Tags: #Ciencia Ficción

El nervudo maestro Jamo Reed, aunque endurecido por la vigilancia de su isla-prisión durante años, no podía dejar de llorar. Meneó la cabeza.

—Si los estudiantes de Ginaz mueren, debería suceder durante el adiestramiento, nunca a manos de asesinos.

Ginaz había presentado protestas oficiales, proferido insultos y censuras elegantes, pero nada de eso había impresionado al vizconde Hundro Moritani. Nunca había compensado de manera satisfactoria sus brutales ataques contra Ecaz. El Landsraad y el emperador estaban deliberando sobre la mejor forma de reaccionar, y los líderes de muchas Grandes Casas viajaban a Kaitain para hablar con el Consejo. Pero nunca habían ido más allá de censuras, multas y reprimendas, incluso con un «perro loco» como el vizconde.
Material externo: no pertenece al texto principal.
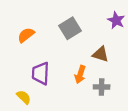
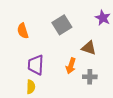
orange semicircle: (26, 35) -> (23, 31), turned -70
yellow semicircle: (24, 97) -> (31, 87), moved, turned 48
Los grumman creían que siempre podían salirse con la suya.

—Me siento… violado —dijo Jeh-Wu, con los rizos colgando desordenadamente—. Nadie había osado jamás hacer algo semejante a un maestro espadachín.

El afectado Whitmore Bludd se sentó muy tieso y jugueteó con los volantes de su camisa y los pesados gemelos.

—Propongo que demos el nombre de los estudiantes asesinados a seis de nuestras islas. La historia recordará el cobarde crimen, y honraremos a los seis.

—¿Honor? —Riwy Dinari dio una palmada en la mesa y las espadas tintinearon—. ¿Cómo puedes utilizar esa palabra en este contexto? Anoche estuve tres horas junto a la cámara funeraria de Jool-Noret, rezando y preguntando qué haría él en una situación parecida.

—¿Y te contestó? —Jeh-Wu se levantó con el entrecejo fruncido y fue a mirar por la ventana, hacia el espaciopuerto y los arrecifes espumeantes—. Jool-Noret no dio lecciones a nadie, ni siquiera en vida. Se ahogó en una marejada y sus discípulos intentaron emularle. Si Noret no ayudó a sus seguidores más próximos, menos nos ayudará a nosotros.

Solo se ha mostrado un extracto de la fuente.